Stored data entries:
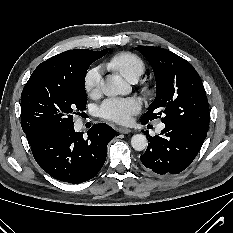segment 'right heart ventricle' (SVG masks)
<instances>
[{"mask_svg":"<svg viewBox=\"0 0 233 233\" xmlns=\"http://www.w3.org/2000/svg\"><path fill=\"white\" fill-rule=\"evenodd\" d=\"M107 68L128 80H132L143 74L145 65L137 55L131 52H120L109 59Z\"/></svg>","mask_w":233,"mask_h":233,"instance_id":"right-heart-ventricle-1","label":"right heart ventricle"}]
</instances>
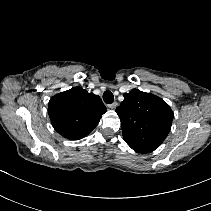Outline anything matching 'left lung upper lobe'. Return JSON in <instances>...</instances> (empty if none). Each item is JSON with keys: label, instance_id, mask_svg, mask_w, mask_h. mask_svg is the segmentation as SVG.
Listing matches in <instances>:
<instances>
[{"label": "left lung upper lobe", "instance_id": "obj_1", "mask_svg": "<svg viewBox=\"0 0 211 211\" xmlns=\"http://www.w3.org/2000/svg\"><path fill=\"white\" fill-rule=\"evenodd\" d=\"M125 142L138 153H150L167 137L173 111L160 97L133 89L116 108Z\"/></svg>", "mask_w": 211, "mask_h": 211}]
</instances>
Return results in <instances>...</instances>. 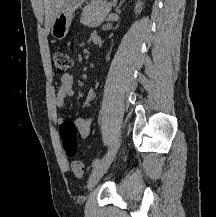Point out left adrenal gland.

...

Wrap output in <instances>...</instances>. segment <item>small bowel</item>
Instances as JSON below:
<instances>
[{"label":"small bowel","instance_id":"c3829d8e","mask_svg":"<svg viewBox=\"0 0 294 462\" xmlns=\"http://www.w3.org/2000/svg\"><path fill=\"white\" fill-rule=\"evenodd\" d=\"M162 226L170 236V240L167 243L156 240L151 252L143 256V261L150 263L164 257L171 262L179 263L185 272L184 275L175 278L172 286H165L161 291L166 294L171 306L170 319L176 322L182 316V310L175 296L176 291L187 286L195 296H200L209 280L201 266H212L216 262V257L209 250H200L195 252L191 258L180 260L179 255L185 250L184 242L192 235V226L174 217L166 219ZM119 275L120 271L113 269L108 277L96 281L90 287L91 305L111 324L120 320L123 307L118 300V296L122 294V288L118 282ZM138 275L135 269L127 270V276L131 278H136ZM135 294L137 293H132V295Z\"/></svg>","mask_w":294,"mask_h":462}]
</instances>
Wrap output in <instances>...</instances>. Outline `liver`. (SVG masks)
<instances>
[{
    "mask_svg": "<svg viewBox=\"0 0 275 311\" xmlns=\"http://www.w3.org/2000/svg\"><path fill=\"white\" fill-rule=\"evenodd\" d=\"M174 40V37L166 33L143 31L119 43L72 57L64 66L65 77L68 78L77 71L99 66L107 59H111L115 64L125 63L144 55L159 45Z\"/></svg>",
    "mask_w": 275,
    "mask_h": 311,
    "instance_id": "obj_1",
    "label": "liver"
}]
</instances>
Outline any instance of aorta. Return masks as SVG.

==

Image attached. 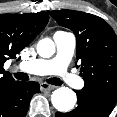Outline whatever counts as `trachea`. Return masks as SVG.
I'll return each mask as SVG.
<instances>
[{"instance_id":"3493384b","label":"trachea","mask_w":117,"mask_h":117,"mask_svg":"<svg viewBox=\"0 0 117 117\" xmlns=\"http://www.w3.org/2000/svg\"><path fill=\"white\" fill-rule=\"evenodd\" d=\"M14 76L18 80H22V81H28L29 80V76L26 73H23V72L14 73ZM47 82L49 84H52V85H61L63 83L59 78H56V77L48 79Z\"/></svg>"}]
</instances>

WORK INSTRUCTION:
In the data above, start at the line that has "Wrap output in <instances>...</instances>. Outline", stop after the line that has "Outline any instance", and print every line in between exactly as it stands.

SOLUTION FOR THIS TASK:
Wrap output in <instances>...</instances>. Outline `liver`. (SVG masks)
<instances>
[{
    "mask_svg": "<svg viewBox=\"0 0 275 311\" xmlns=\"http://www.w3.org/2000/svg\"><path fill=\"white\" fill-rule=\"evenodd\" d=\"M174 40V37L166 33L143 31L119 43L72 57L64 66L65 77L68 78L77 71L99 66L107 59H111L115 64L125 63L144 55L159 45Z\"/></svg>",
    "mask_w": 275,
    "mask_h": 311,
    "instance_id": "obj_1",
    "label": "liver"
}]
</instances>
Outline any instance of aorta. Return masks as SVG.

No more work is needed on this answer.